The second reason for choosing this task is the potential role the number line
can play in fostering students’ learning. In contrast to students’ learning about
whole numbers, students are expected to learn that fractions are both part–whole
comparisons and numbers (Behr, Harel, Post, & Lesh, 1992; Pantziara &
Philippou, 2012). The visual number line is often thought to help students make
the abstract concept of fraction-as-number more concrete. In fact, the Common
Core State Standards for Mathematics (National Governors Association Center
for Best Practices & Council of Chief State School Officers, 2010) explicitly calls
for students to develop an understanding of fractions as numbers on the number
line. Ms. Research and Mr. Lovemath selected this task from the curriculum
precisely because it could help address this Common Core standard as well as the
fourth-grade Common Core standard regarding comparing fractions.

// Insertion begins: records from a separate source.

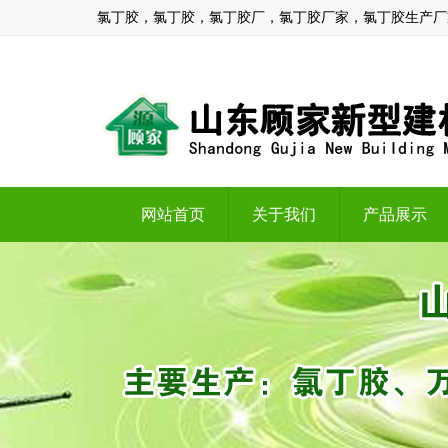
氯丁胶，氯丁胶，氯丁胶厂，氯丁胶厂家，氯丁胶生产厂
网站首页
关于我们
产品展示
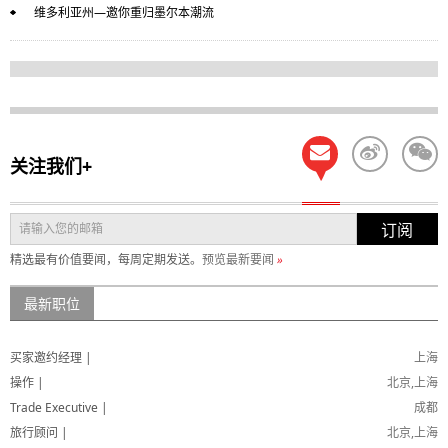
维多利亚州—邀你重归墨尔本潮流
关注我们+
订阅
精选最有价值要闻，每周定期发送。
预览最新要闻
»
最新职位
买家邀约经理 |
上海
操作 |
北京,上海
Trade Executive |
成都
旅行顾问 |
北京,上海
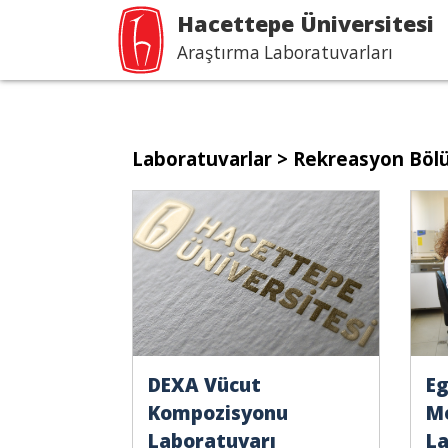
Hacettepe Üniversitesi
Araştırma Laboratuvarları
Laboratuvarlar
> Rekreasyon Böl
DEXA Vücut
Eg
Kompozisyonu
Me
Laboratuvarı
La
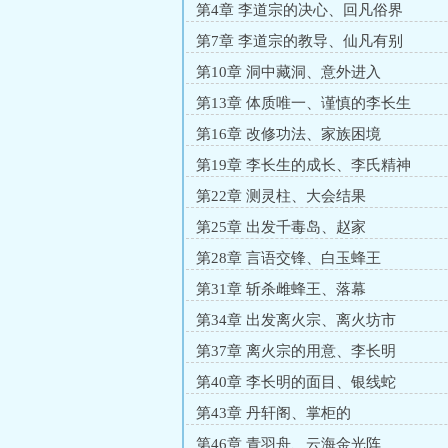
第4章 李道宗的决心、回凡俗界
第7章 李道宗的教导、仙凡有别
第10章 洞中藏洞、意外进入
第13章 体质唯一、谨慎的李长生
第16章 改修功法、家族困境
第19章 李长生的成长、李氏精神
第22章 测灵柱、大会结果
第25章 出发千毒岛、赵家
第28章 言语交锋、白玉蜂王
第31章 斩杀雌蜂王、落幕
第34章 出发离火宗、离火坊市
第37章 离火宗的用意、李长明
第40章 李长明的面目、银线蛇
第43章 丹轩阁、掌柜的
第46章 青羽舟、云海金光阵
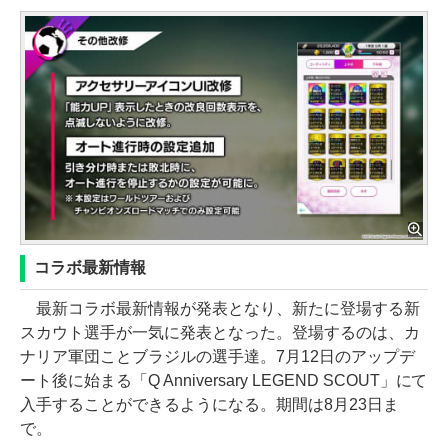
コラボ最新情報
最新コラボ最新情報が発表となり、新たに登場する新
スカウト選手が一気に発表となった。登場するのは、カ
ナリア軍団ことブラジルの選手達。7月12日のアップデ
ート後に始まる「Q Anniversary LEGEND SCOUT」にて
入手することができるようになる。期間は8月23日ま
で。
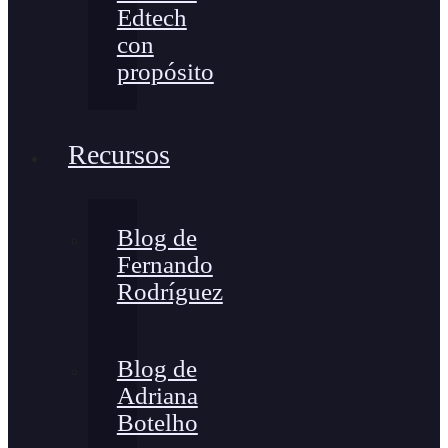
Edtech
con
propósito
Recursos
Blog de
Fernando
Rodríguez
Blog de
Adriana
Botelho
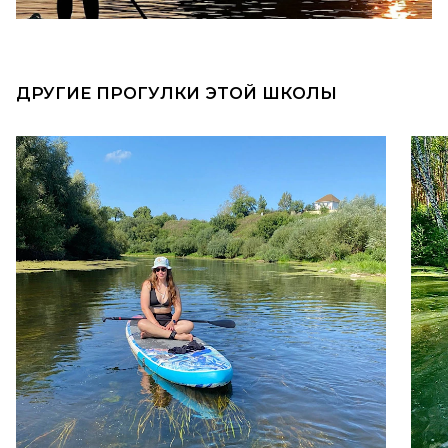
ДРУГИЕ ПРОГУЛКИ ЭТОЙ ШКОЛЫ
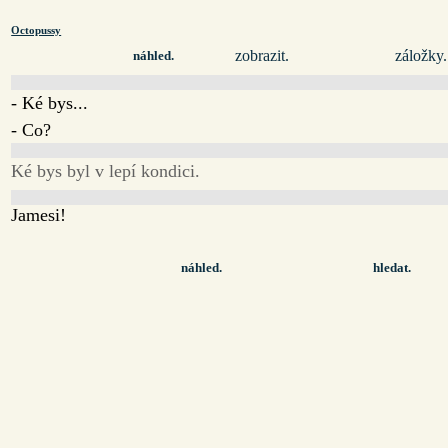
Octopussy
zobrazit.
záložky.
náhled.
- Ké bys...
- Co?
Ké bys byl v lepí kondici.
Jamesi!
náhled.
hledat.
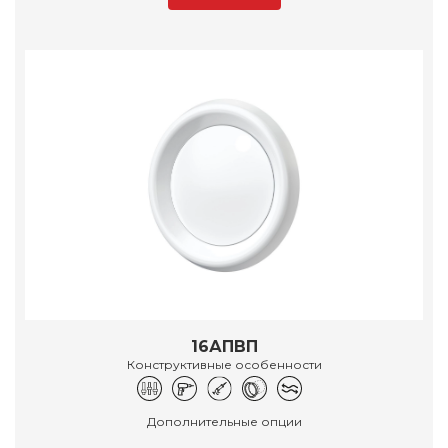
16АПВП
Конструктивные особенности
Дополнительные опции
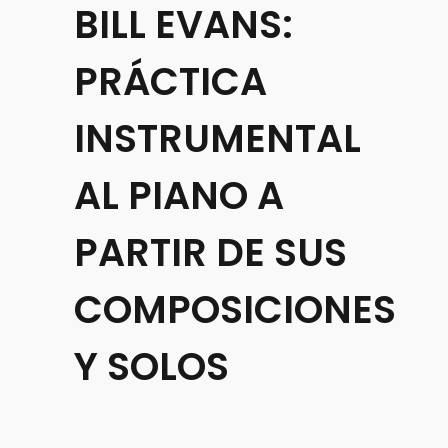
BILL EVANS:
PRÁCTICA
INSTRUMENTAL
AL PIANO A
PARTIR DE SUS
COMPOSICIONES
Y SOLOS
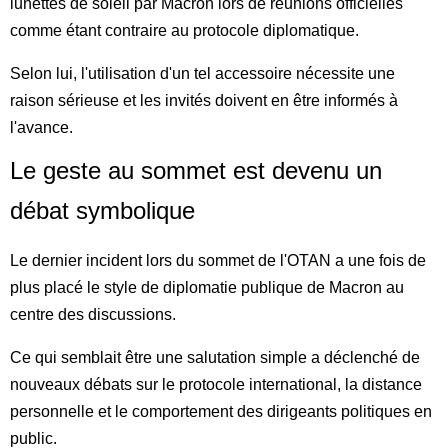
lunettes de soleil par Macron lors de réunions officielles
comme étant contraire au protocole diplomatique.
Selon lui, l'utilisation d'un tel accessoire nécessite une
raison sérieuse et les invités doivent en être informés à
l'avance.
Le geste au sommet est devenu un
débat symbolique
Le dernier incident lors du sommet de l'OTAN a une fois de
plus placé le style de diplomatie publique de Macron au
centre des discussions.
Ce qui semblait être une salutation simple a déclenché de
nouveaux débats sur le protocole international, la distance
personnelle et le comportement des dirigeants politiques en
public.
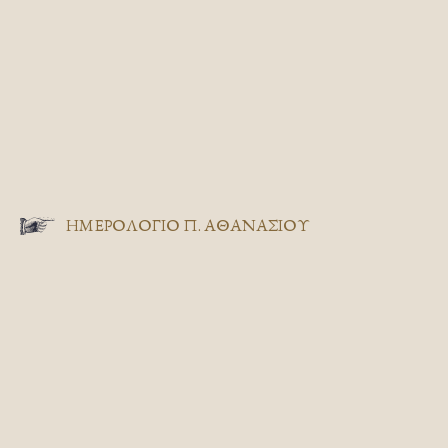
ΗΜΕΡΟΛΟΓΙΟ Π. ΑΘΑΝΑΣΙΟΥ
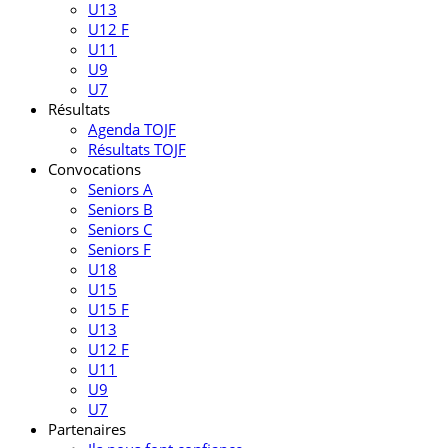
U13
U12 F
U11
U9
U7
Résultats
Agenda TOJF
Résultats TOJF
Convocations
Seniors A
Seniors B
Seniors C
Seniors F
U18
U15
U15 F
U13
U12 F
U11
U9
U7
Partenaires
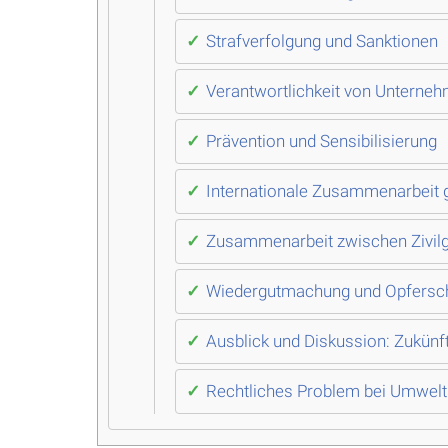
Strafverfolgung und Sanktionen
Verantwortlichkeit von Unterne
Prävention und Sensibilisierung
Internationale Zusammenarbeit 
Zusammenarbeit zwischen Zivilg
Wiedergutmachung und Opfersc
Ausblick und Diskussion: Zukün
Rechtliches Problem bei Umwelts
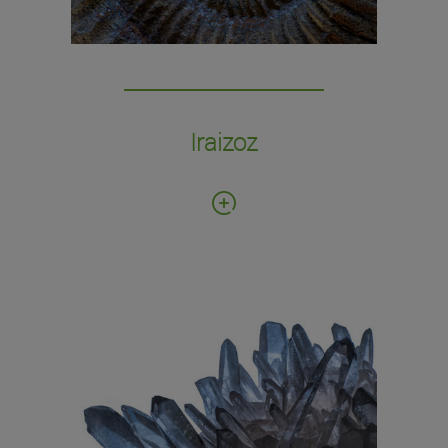
mamíferos.
Iraizoz
Fecha de donación: 2004
Número de ejemplares: 3.000
Colección de minerales, rocas y fósiles.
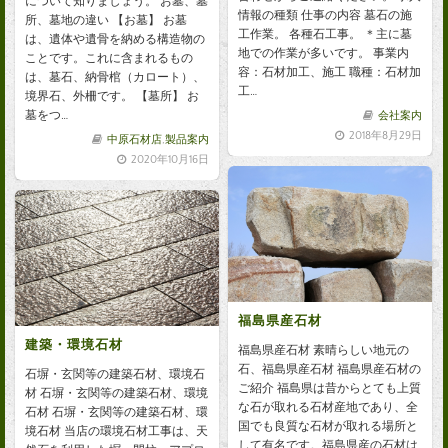
について知りましょう。 お墓、墓
情報の種類 仕事の内容 墓石の施
所、墓地の違い 【お墓】 お墓
工作業。 各種石工事。 ＊主に墓
は、遺体や遺骨を納める構造物の
地での作業が多いです。 事業内
ことです。これに含まれるもの
容：石材加工、施工 職種：石材加
は、墓石、納骨棺（カロート）、
工…
境界石、外柵です。 【墓所】 お
墓をつ…
会社案内
2018年8月29日
中原石材店
,
製品案内
2020年10月16日
福島県産石材
建築・環境石材
福島県産石材 素晴らしい地元の
石、福島県産石材 福島県産石材の
石塀・玄関等の建築石材、環境石
ご紹介 福島県は昔からとても上質
材 石塀・玄関等の建築石材、環境
な石が取れる石材産地であり、全
石材 石塀・玄関等の建築石材、環
国でも良質な石材が取れる場所と
境石材 当店の環境石材工事は、天
して有名です。福島県産の石材は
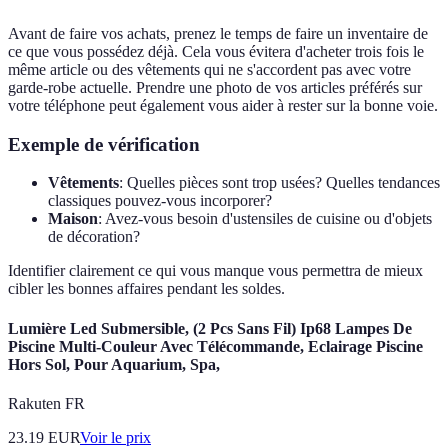
Avant de faire vos achats, prenez le temps de faire un inventaire de
ce que vous possédez déjà. Cela vous évitera d'acheter trois fois le
même article ou des vêtements qui ne s'accordent pas avec votre
garde-robe actuelle. Prendre une photo de vos articles préférés sur
votre téléphone peut également vous aider à rester sur la bonne voie.
Exemple de vérification
Vêtements
: Quelles pièces sont trop usées? Quelles tendances
classiques pouvez-vous incorporer?
Maison
: Avez-vous besoin d'ustensiles de cuisine ou d'objets
de décoration?
Identifier clairement ce qui vous manque vous permettra de mieux
cibler les bonnes affaires pendant les soldes.
Lumière Led Submersible, (2 Pcs Sans Fil) Ip68 Lampes De
Piscine Multi-Couleur Avec Télécommande, Eclairage Piscine
Hors Sol, Pour Aquarium, Spa,
Rakuten FR
23.19
EUR
Voir le prix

Finally, the third reason for choosing this task is that it allows for multiple
strategies to be used to compare the fractions. When students use different solution
strategies, they are able to draw on any piece of knowledge they have learned and
justify their ideas in ways they feel are convincing. Therefore, students can
develop their strategic competence and adaptive reasoning (Kilpatrick, Swafford,
& Findell, 2001) as they creatively problem solve in this context. This, in turn,
affords students the opportunity to make stronger connections and develop deeper
understanding of the fraction ideas involved.
Mr. Lovemath divided his students into small groups to work on the fraction
task. However, after 20 minutes, none of the groups were able to come up with a
correct solution, much less one they could explain, and the students became
frustrated. Mr. Lovemath felt compelled to provide a hint and suggested that the
students make use of equivalent fractions using a common denominator, which
they had studied in a previous lesson. This not only reduced the cognitive demand
of the task but also made the students’ solutions quite procedural.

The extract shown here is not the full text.